>>

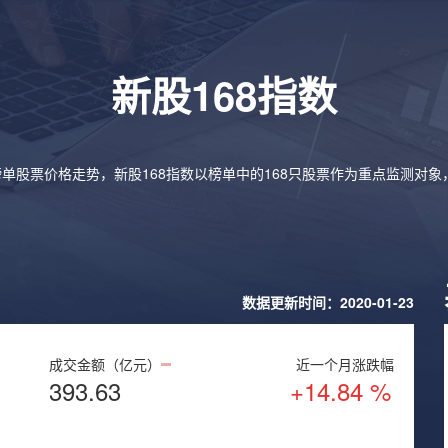
新股168指数
榜单股票价格走势，新股168指数以榜单中的168只股票作为重点监测对
数据更新时间：2020-01-23
成交金额（亿元）
近一个月涨跌幅
393.63
+14.84 %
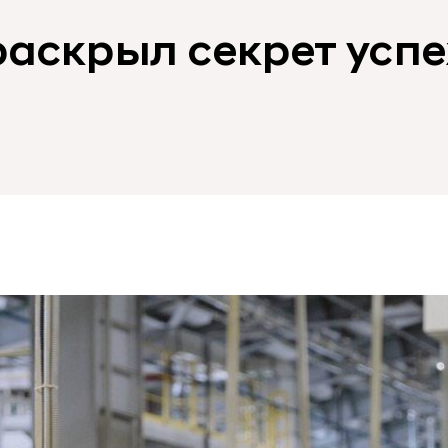
аскрыл секрет успе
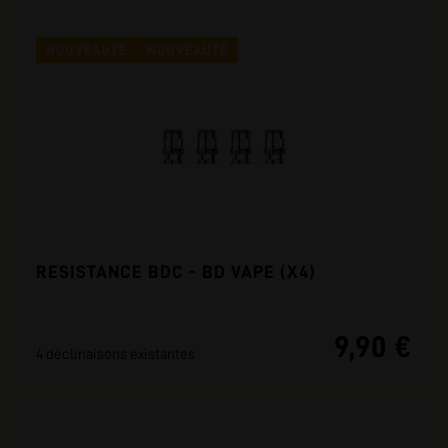
NOUVEAUTÉ
NOUVEAUTÉ
RESISTANCE BDC - BD VAPE (X4)
9,90 €
4 déclinaisons existantes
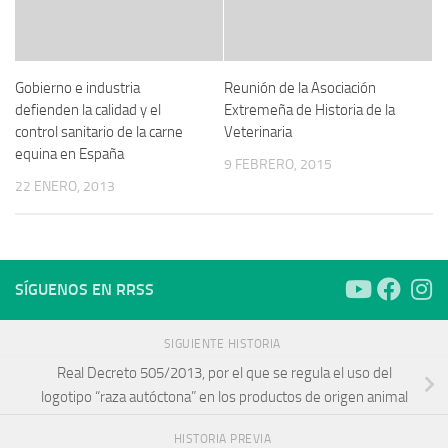
Gobierno e industria
Reunión de la Asociación
defienden la calidad y el
Extremeña de Historia de la
control sanitario de la carne
Veterinaria
equina en España
9 FEBRERO, 2015
22 ENERO, 2013
SÍGUENOS EN RRSS
SIGUIENTE HISTORIA
Real Decreto 505/2013, por el que se regula el uso del
logotipo “raza autóctona” en los productos de origen animal
HISTORIA PREVIA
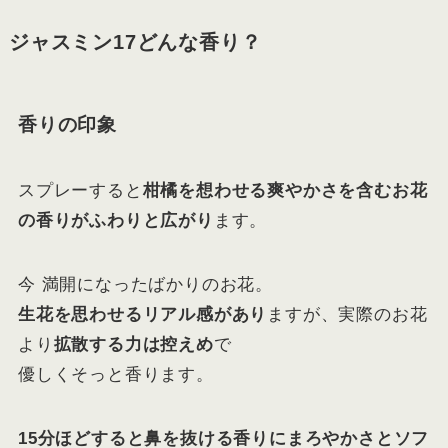
ジャスミン17どんな香り？
香りの印象
スプレーすると
柑橘を想わせる爽やかさを含むお花
の香りがふわりと広がり
ます。
今 満開になったばかりのお花。
生花を思わせるリアル感があり
ますが、実際のお花
より
拡散する力は控えめ
で
優しくそっと香ります。
15分ほどすると鼻を抜ける香りにまろやかさとソフ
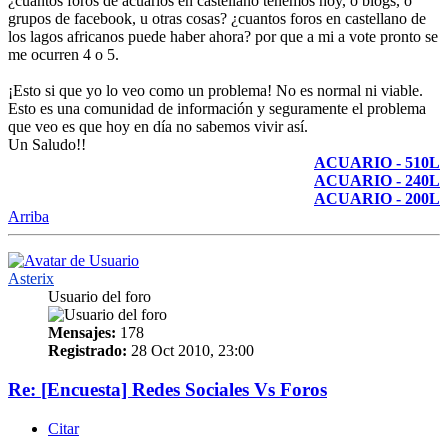
¿cuantos foros de acuarios en castellano tenemos hoy, o blogs, o
grupos de facebook, u otras cosas? ¿cuantos foros en castellano de
los lagos africanos puede haber ahora? por que a mi a vote pronto se
me ocurren 4 o 5.
¡Esto si que yo lo veo como un problema! No es normal ni viable.
Esto es una comunidad de información y seguramente el problema
que veo es que hoy en día no sabemos vivir así.
Un Saludo!!
ACUARIO - 510L
ACUARIO - 240L
ACUARIO - 200L
Arriba
Asterix
Usuario del foro
Mensajes:
178
Registrado:
28 Oct 2010, 23:00
Re: [Encuesta] Redes Sociales Vs Foros
Citar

<<

▶ _TASK OBJECTIVE_: Copy the material exactly as written and leave every picture behind.

▶ _TASK RESPONSE_:
新股168指数
榜单股票价格走势，新股168指数以榜单中的168只股票作为重点监测对
数据更新时间：2020-01-23
成交金额（亿元）
近一个月涨跌幅
393.63
+14.84 %
аскрыл секрет успе
NOUVEAUTÉ
NOUVEAUTÉ
RESISTANCE BDC - BD VAPE (X4)
9,90 €
4 déclinaisons existantes
Gobierno e industria
Reunión de la Asociación
defienden la calidad y el
Extremeña de Historia de la
control sanitario de la carne
Veterinaria
equina en España
9 FEBRERO, 2015
22 ENERO, 2013
SÍGUENOS EN RRSS
SIGUIENTE HISTORIA
Real Decreto 505/2013, por el que se regula el uso del
logotipo “raza autóctona” en los productos de origen animal
HISTORIA PREVIA
ジャスミン17どんな香り？
香りの印象
スプレーすると
柑橘を想わせる爽やかさを含むお花
の香りがふわりと広がり
ます。
今 満開になったばかりのお花。
生花を思わせるリアル感があり
ますが、実際のお花
より
拡散する力は控えめ
で
優しくそっと香ります。
15分ほどすると鼻を抜ける香りにまろやかさとソフ
¿cuantos foros de acuarios en castellano tenemos hoy, o blogs, o
grupos de facebook, u otras cosas? ¿cuantos foros en castellano de
los lagos africanos puede haber ahora? por que a mi a vote pronto se
me ocurren 4 o 5.
¡Esto si que yo lo veo como un problema! No es normal ni viable.
Esto es una comunidad de información y seguramente el problema
que veo es que hoy en día no sabemos vivir así.
Un Saludo!!
ACUARIO - 510L
ACUARIO - 240L
ACUARIO - 200L
Arriba
Asterix
Usuario del foro
Mensajes:
178
Registrado:
28 Oct 2010, 23:00
Re: [Encuesta] Redes Sociales Vs Foros
Citar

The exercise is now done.